With all that, it’s easy why many would be annoyed at Raising Sand dominating the Grammys especially with the other albums it was competing with. You had Coldplay and Lil Wayne nominated for their most popular and acclaimed albums in Viva La Vida Or Death To All His Friends and Tha Carter III respectively. There was also Ne-Yo with Year of the Gentleman which wasn’t hugely popular as the Coldplay and Lil Wayne albums but still got good reviews and spawned a wave of hits. And then there was Radiohead’s acclaimed late-career hit In Rainbows which is mainly remembered now for how the band self-released it on their website allowing fans to pay how much they wanted for the album. Compared to the other nominees, Raising Sand isn’t a bad album but one that isn’t all that exciting or representative of music at the moment which means of course it won.
12 years later, Raising Sand feels like the end of an era when it comes to Album of the Year wins. For much of the ‘90s and ‘00s, the Grammys had made a big habit of giving awards to these kinds of older leaning middlebrow records but since Plant and Krauss, the Album awards have largely been given to younger artists who for better or worse seem to be more in tune with the zeitgeist save for the occasional outlier like Beck’s Morning Phase. Even with something like Lady Gaga and Tony Bennett’s recent collaboration album Love For Sale getting an Album nod this year, the Academy seems more interested now in rewarding work from exciting acts who are dominating the conversation than being stuck in the past. Honestly, I’m fine with that.

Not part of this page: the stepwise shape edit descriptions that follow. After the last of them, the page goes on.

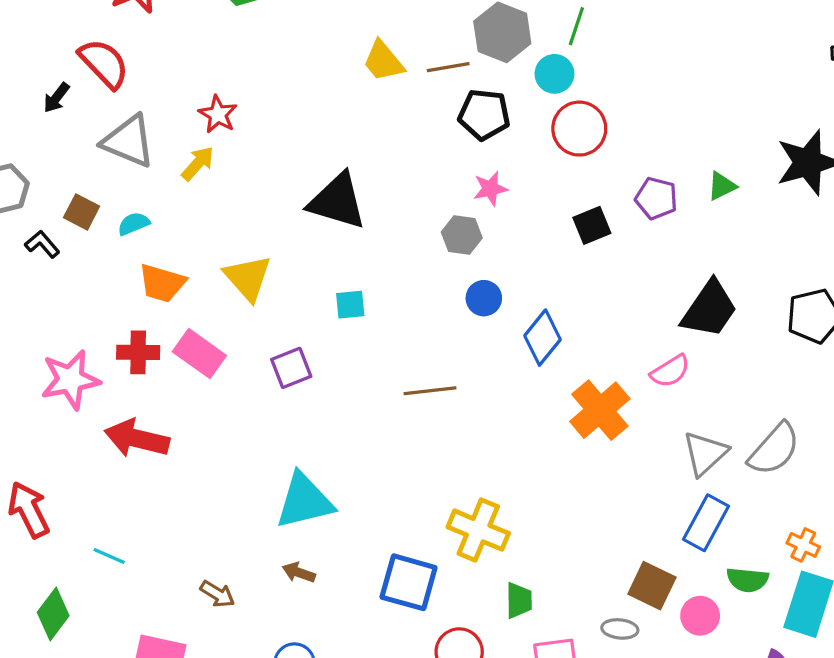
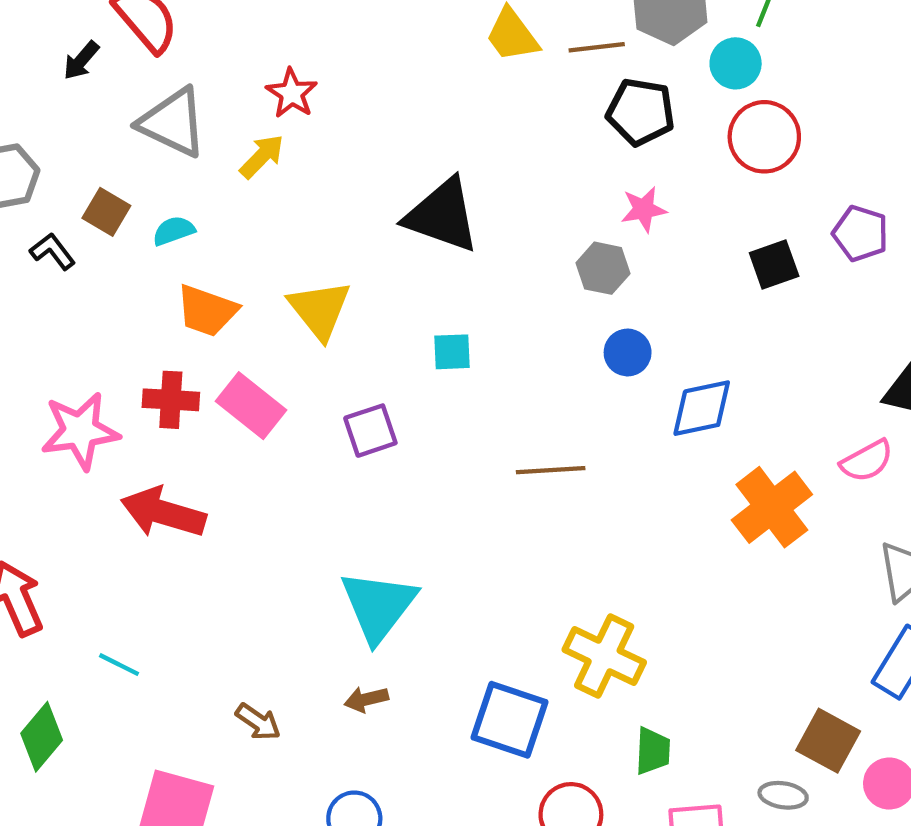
blue diamond: (542, 338) -> (702, 408), turned 36
cyan triangle: (304, 501) -> (378, 606), turned -42
brown arrow: (299, 572) -> (366, 699), turned -36

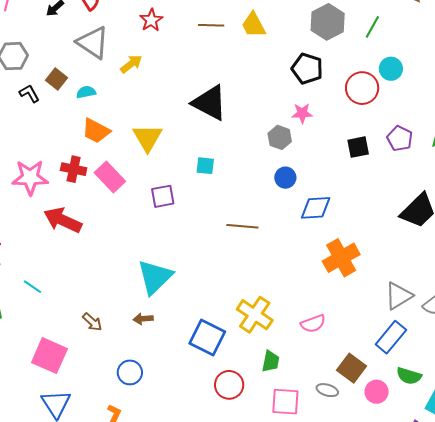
brown line: (597, 47) -> (211, 25), moved
cyan circle: (736, 63) -> (391, 69), moved
red star: (292, 93) -> (151, 20), moved
pink semicircle: (867, 461) -> (313, 324), moved

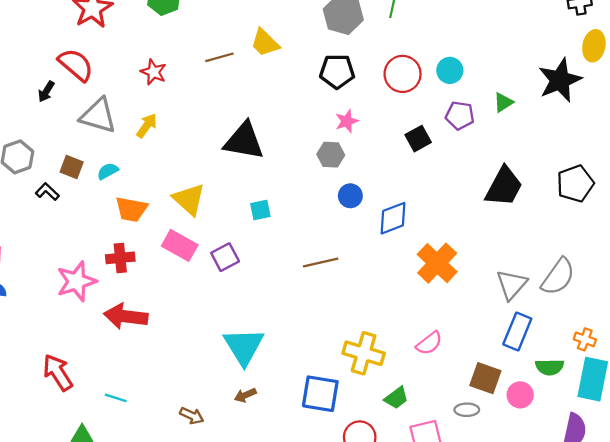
cyan circle: (391, 69) -> (450, 70), moved
pink rectangle: (110, 177) -> (180, 245), moved
green trapezoid: (271, 361) -> (396, 398), turned 60

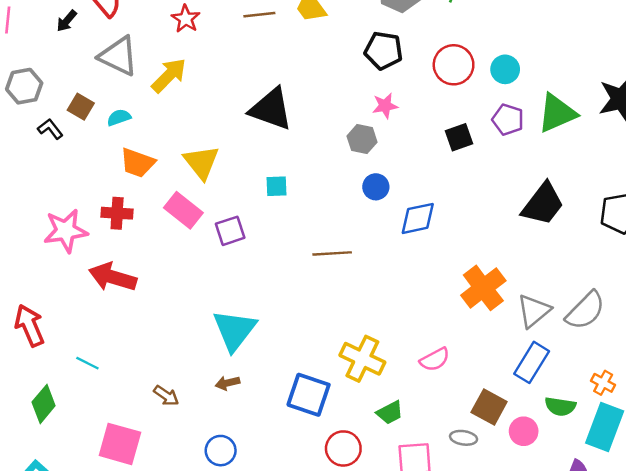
green triangle: (503, 102) -> (557, 113), size x1.8
yellow arrow: (147, 126) -> (169, 75), size x1.4
orange cross: (437, 263) -> (483, 288), moved

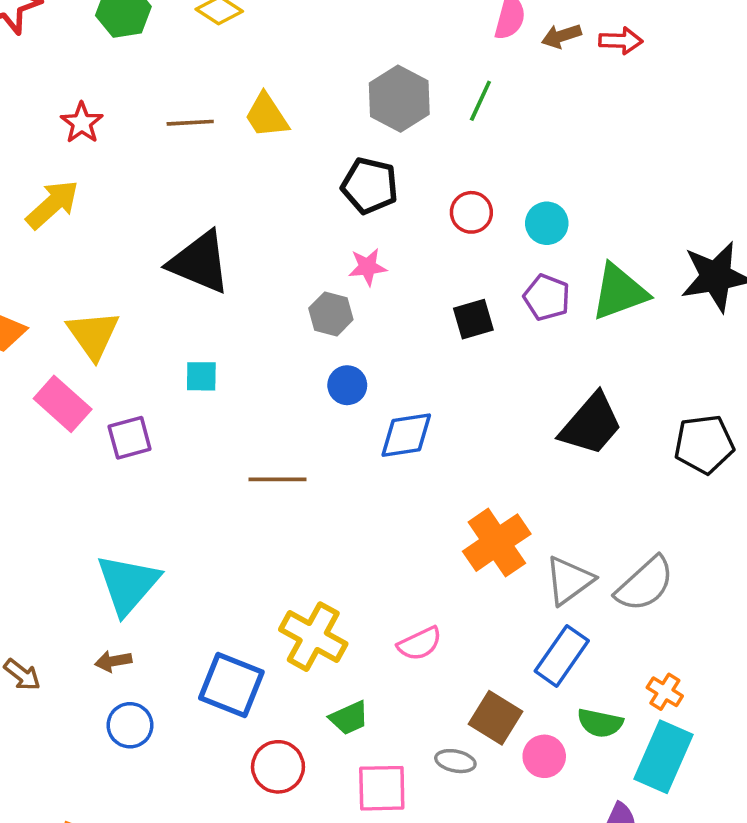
red circle: (454, 65) -> (471, 212), size x0.7
blue circle: (221, 451) -> (130, 725), moved

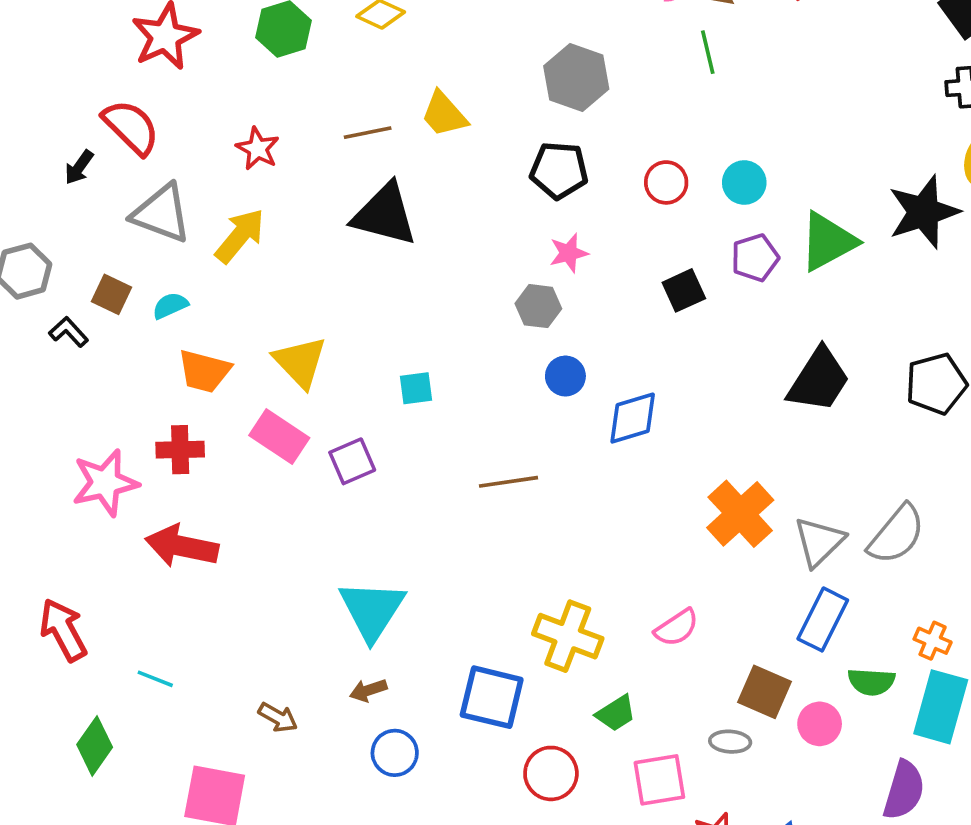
green line: (480, 101) -> (708, 52), moved, turned -30
black triangle: (200, 262) -> (385, 215), moved
purple pentagon: (547, 297) -> (755, 258), turned -30

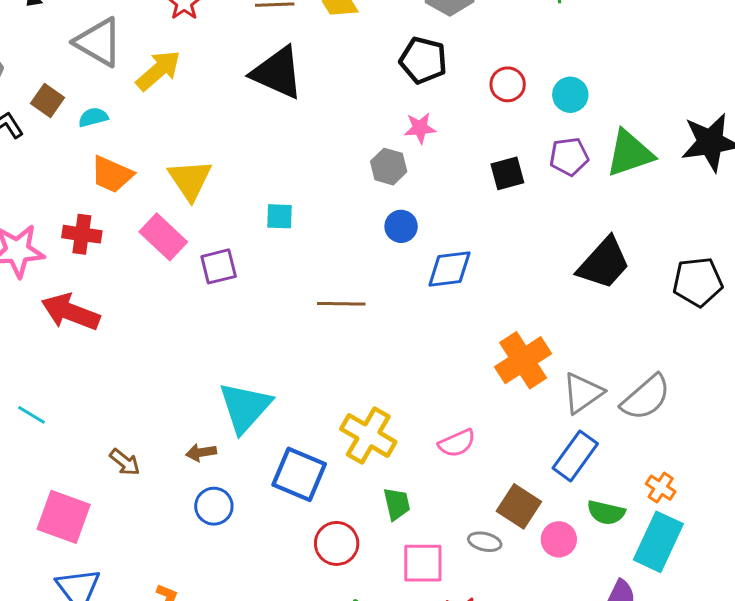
cyan triangle: (372, 610) -> (245, 407), moved
green trapezoid: (616, 713) -> (397, 504), turned -80

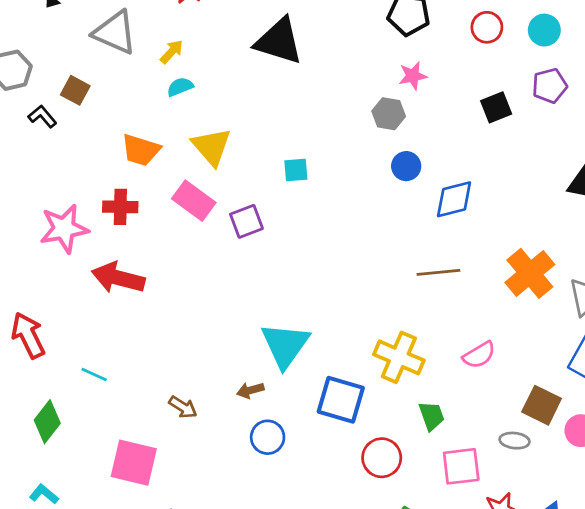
yellow arrow: (158, 70) -> (172, 52), size x0.6
cyan semicircle: (93, 117) -> (180, 87), moved
brown line: (341, 304) -> (438, 272), moved

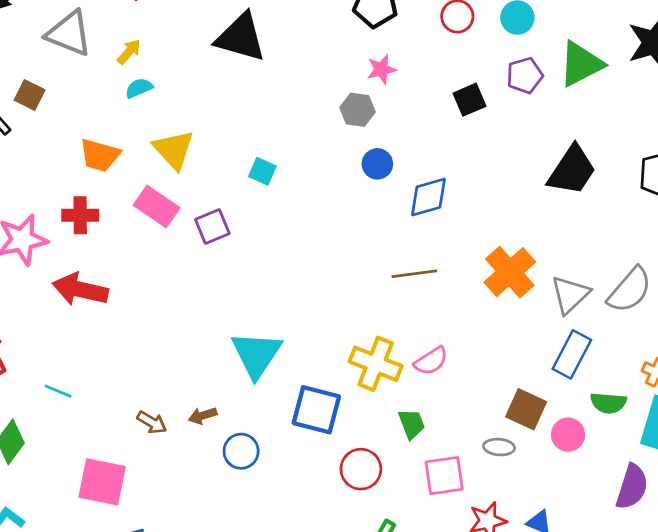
cyan square: (296, 170) -> (262, 171), turned 30
pink semicircle: (479, 355) -> (431, 361), moved
brown arrow: (250, 390) -> (203, 416), moved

After initial plans for a follow-up didn’t work out, Plant and Krauss have recently reunited for their second album together Raise The Roof with a tour planned next year. Like with Raising Sand, it’s a fine-sounding album but not a particularly exciting one to return to. Come next year, Raise the Roof will probably be nominated for Album of the Year but unlike Raising Sand I don’t expect it to win much considering how different the Academy is now compared to 2009.